Eu dito umas palavras do mundo.
Não posso perder as coisas, tenho de
ganhar.
As estrelas vão caindo na minha
cabeça
e eu não posso ficar com essa
pancada.
As estrelas têm de ficar no céu.
Perder são as estrelas caírem em
mim.
E ganhar, são elas ficarem no céu.
As estrelas são presentes
e o céu é na minha mão.
A poesia
tenta capturar esse estranho objeto de desejo, cujo enigma se anuncia e foge
nas brechas da palavra, nas suas falhas, nas suas faltas:
Admiro tanto, você fala, se alegra,
por isso não diz o que fala.
você tem aquelas palavras
que ninguém sabe.
Admiro tanto,
você fala com palavras.
Mas como, se você não tem palavras?
Você só tem histórias pra falar.
Admira, admira a luminosidade.
Admira porque, se não for isso,
a gente tem de ir correndo pra casa.
E as muitas
tentativas de tradução vão aos poucos apaziguando o poeta, num trabalho de
conciliação com o que lhe causa espanto:
Está certo que vai
acontecer isso:
- nós acontecemos.
E você pode fazer
qualquer coisa.
Eis, enfim,
o resultado do trabalho da poesia.
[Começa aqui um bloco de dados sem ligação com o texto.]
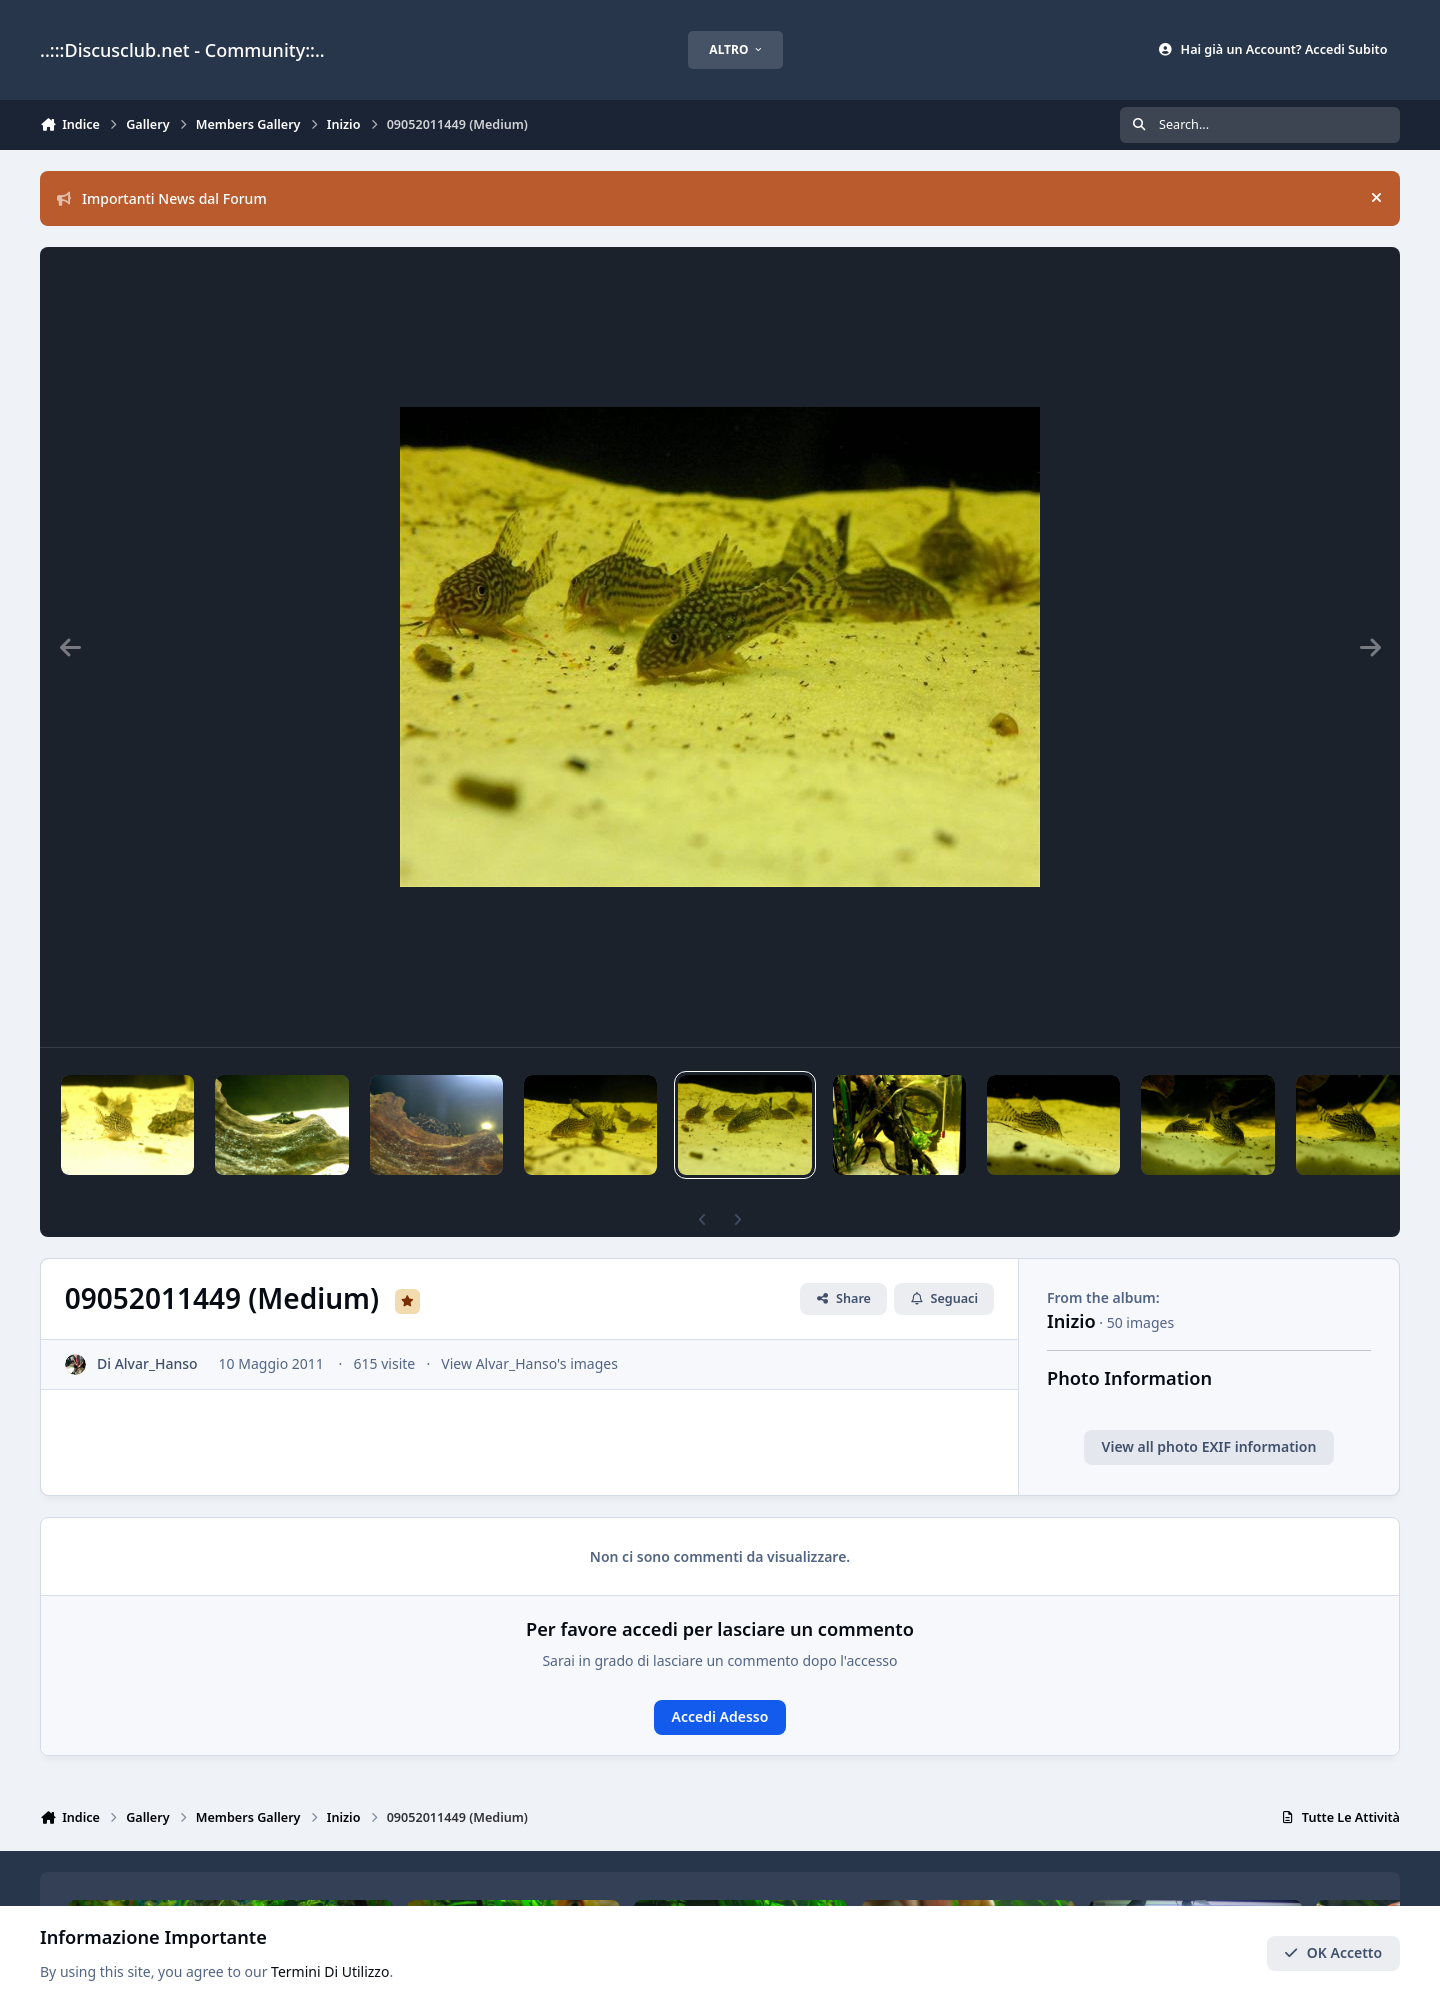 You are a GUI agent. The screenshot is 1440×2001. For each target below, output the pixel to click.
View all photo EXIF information (1209, 1446)
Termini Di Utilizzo (330, 1972)
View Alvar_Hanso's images (529, 1363)
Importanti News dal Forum (162, 198)
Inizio (1071, 1321)
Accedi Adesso (720, 1716)
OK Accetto (1333, 1953) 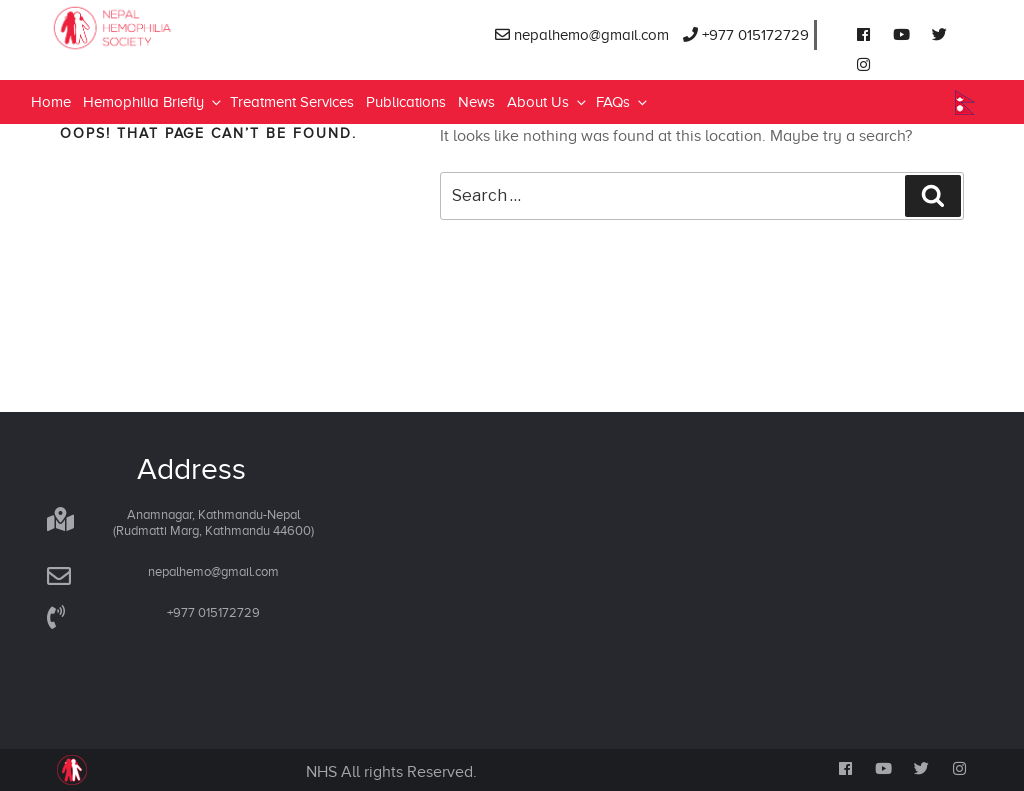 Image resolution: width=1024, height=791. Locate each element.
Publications (406, 102)
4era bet (256, 0)
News (476, 102)
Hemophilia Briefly (153, 102)
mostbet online (237, 0)
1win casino (33, 0)
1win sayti (117, 0)
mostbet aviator (75, 0)
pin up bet (141, 0)
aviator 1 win (170, 0)
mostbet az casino (67, 0)
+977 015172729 (746, 35)
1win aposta (181, 0)
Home (51, 102)
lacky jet (175, 0)
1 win (42, 0)
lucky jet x (81, 0)
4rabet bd (99, 0)
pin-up (45, 0)
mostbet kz (110, 0)
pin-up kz (20, 0)
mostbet (86, 0)
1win (8, 0)
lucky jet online (58, 0)
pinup (16, 0)
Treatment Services (292, 102)
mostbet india (199, 0)
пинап (186, 0)
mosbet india (3, 0)
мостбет (11, 0)
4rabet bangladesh (209, 0)
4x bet (252, 0)
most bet (148, 0)
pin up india (50, 0)
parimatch (105, 0)
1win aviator (154, 0)
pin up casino (92, 0)
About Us (547, 102)
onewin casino (225, 0)
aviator (39, 0)
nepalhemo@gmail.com (582, 35)
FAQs (622, 102)
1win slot (158, 0)
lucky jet (125, 0)
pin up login (26, 0)
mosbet (121, 0)
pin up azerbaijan (133, 0) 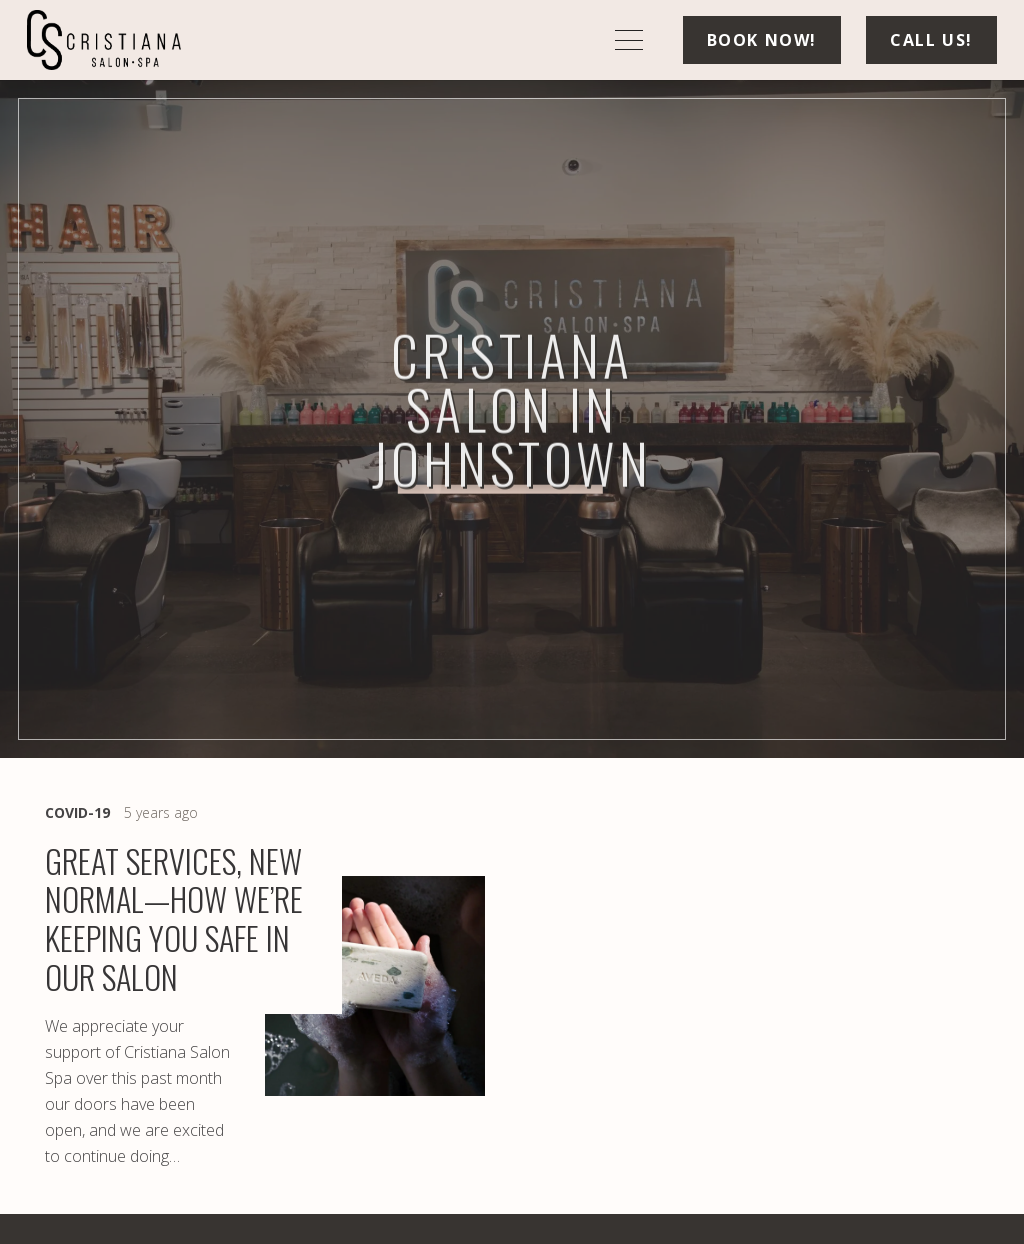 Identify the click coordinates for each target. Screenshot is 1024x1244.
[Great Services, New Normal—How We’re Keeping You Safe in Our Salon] (265, 986)
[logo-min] (104, 40)
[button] (629, 40) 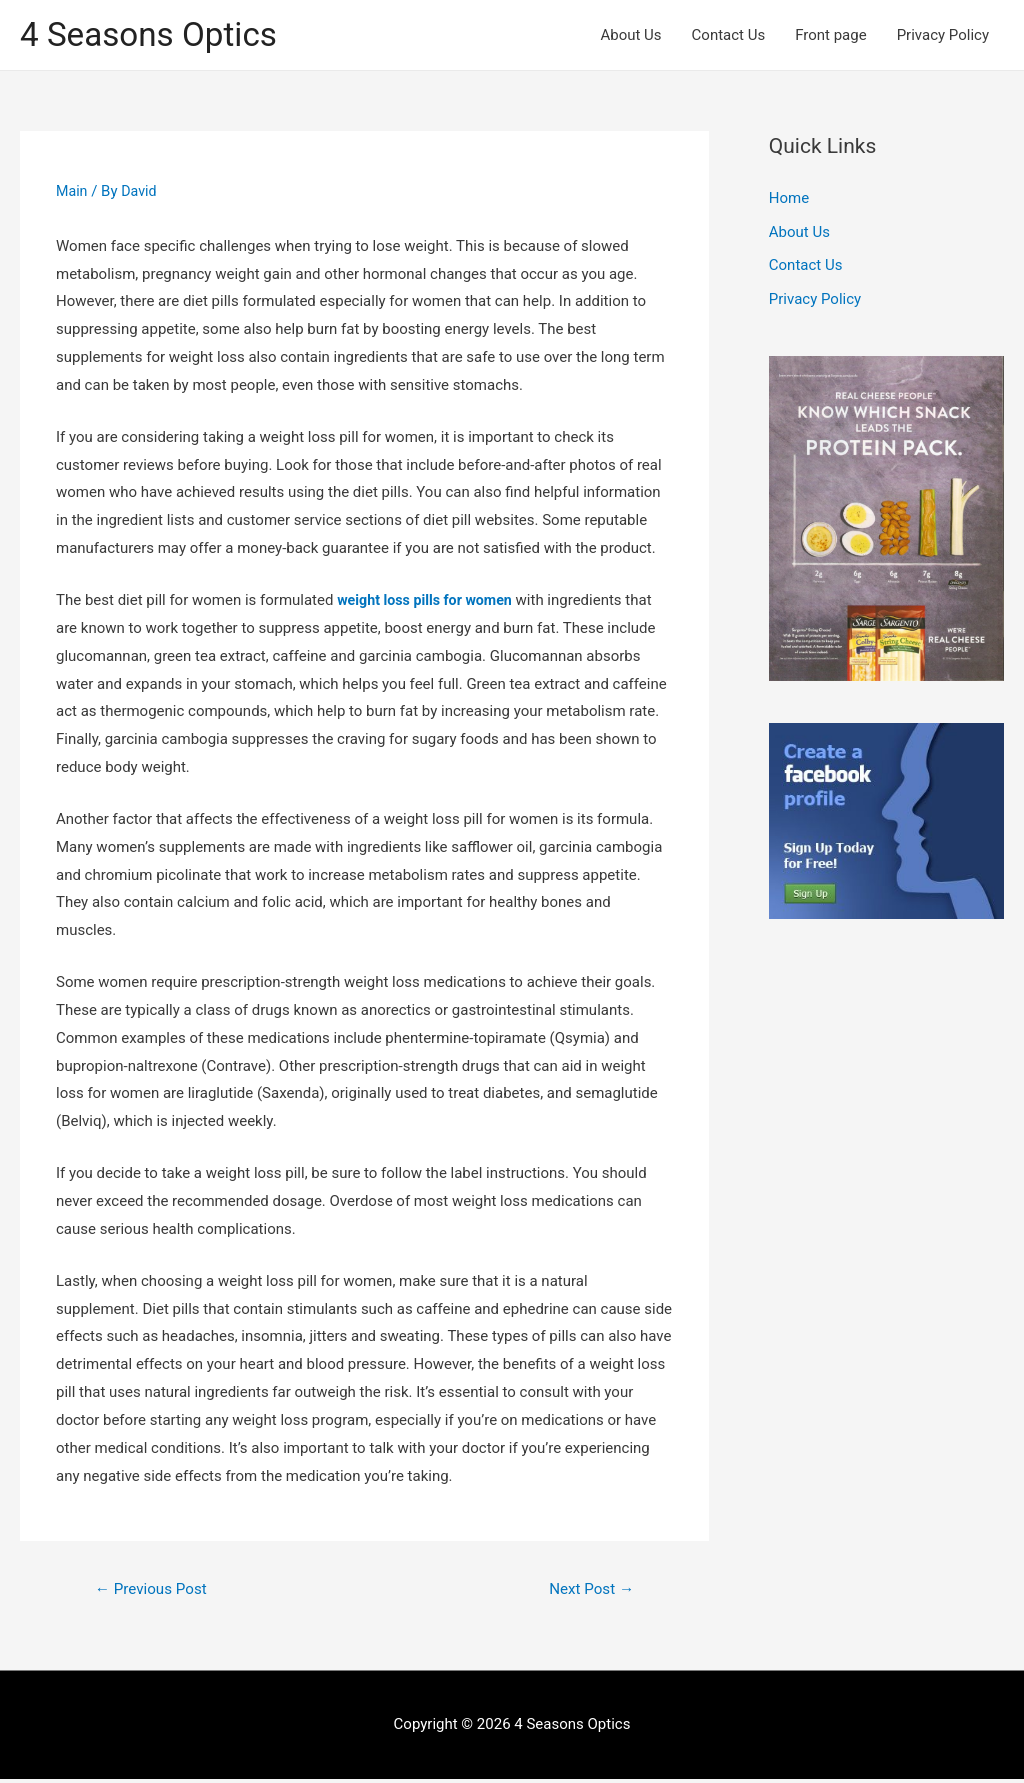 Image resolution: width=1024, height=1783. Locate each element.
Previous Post (155, 1591)
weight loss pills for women (429, 602)
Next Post (588, 1591)
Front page (830, 36)
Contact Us (729, 36)
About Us (630, 36)
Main (72, 193)
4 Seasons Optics (155, 35)
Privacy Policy (943, 36)
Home (789, 201) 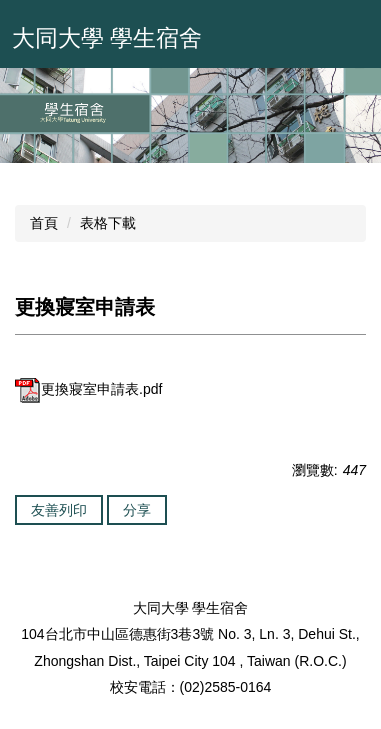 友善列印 (59, 510)
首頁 (44, 223)
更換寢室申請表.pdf (88, 389)
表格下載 (108, 223)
Uma
paz, ao menos provisória, para o espírito do poeta, liberto por um tempo da
obsessão do enigma:
Você pode sair um dia
pra qualquer lugar.
Eu também sairei para
outro lugar.
Quando eu chegar, você
me fala.
Eu pergunto onde é o aí,
eu vou até aí,
danço com você,
faço o que você quiser,
o que eu quero e sei.
E o que
esta poeta sabe agora, esta compreensão provisória do enigma, permite usar uma
linguagem simples, mais própria das crianças, mas ainda carregada da substância
poética que se encarrega de manter a beleza polissêmica:
Mãinha, tu me alegras,
te amo.
Tu sempre me alegraste,
ontem, hoje,
quando eu estava na tua
barriga,
até antes de eu estar na
tua barriga.
Eu estava no país das
sementes.
Neste país tem muitas
sementes nenêns.
Sabia que tu também
ficaste neste país?
Todo mundo ficou neste
país.
Eu nunca vi, mas sei que
tem um homem
que toma conta das
sementes.
Então a semente vai
crescendo,
primeiro um fio de
cabelo, depois outro.
O pé, se coloca uma fita
durex,
passa o tempo e ele
cola.
Depois do bebê pronto,
ele sai pela pipinha ou
pela barriga.
No meu dia só saíram dez
crianças
do país das sementes.
Cada mãe tem um país das
sementes.
Ai mãe, eu queria tanto
ser menina,
e sou!
Eis aí uma resposta provisória
ao enigma permanente. O poeta repousa por um tempo contemplando esta cena que a
poesia construiu em sua frente. Mas a
poesia volta e exige novamente, e sempre. Mikaela reafirma:
A poesia não se cala
como um papel rasgado
como um sapato velho.
A poesia não se cala,
ela fala.
E tantas coisas.
Porque é próprio dos enigmas
esse retorno. O traumatismo das origens
se renova, pois
As flores e os amores
são antigos,
não envelhecem, são para
sempre.
E cabe ao poeta também não
envelhecer, permanecer criança frente aos enigmas do mundo, participar da
brincadeira da criação, pois o papel é o
palco da caneta. E nesse palco encenar cotidianamente o nascimento do
mundo. E nos ensina, finalmente, Mikaela:
Sabia que o mundo é branco?
É como um papel branco.
A gente é que está
escrita nele.
É isto, ao meu ver, que nos
sugere Mikalea: aproveitemos nossa inscrição no mundo para nos dizermos
poeticamente, num reconhecimento mútuo dessa exigência de poesia que pulsa em
cada um de nós.
João
Pessoa, setembro de 1996.
* Texto apresentado no I Encontro de Psicanálise da Criança na Paraíba, em 12.10.96
** Professor do
Departamento de Psicologia da Universidade Federal da Paraíba
[1]
Laplanche, J. “ Traumatisme,
traduction, Transfert et autres trans(es)”in La révolution copernicienne inachevée., p. 255.
[2]
Poemas extraidos dos livros Casa da
Poesia, edição do autor, Recife, 1992 e O
passo dos que falam, Edições Bagaço, Recife, 1993.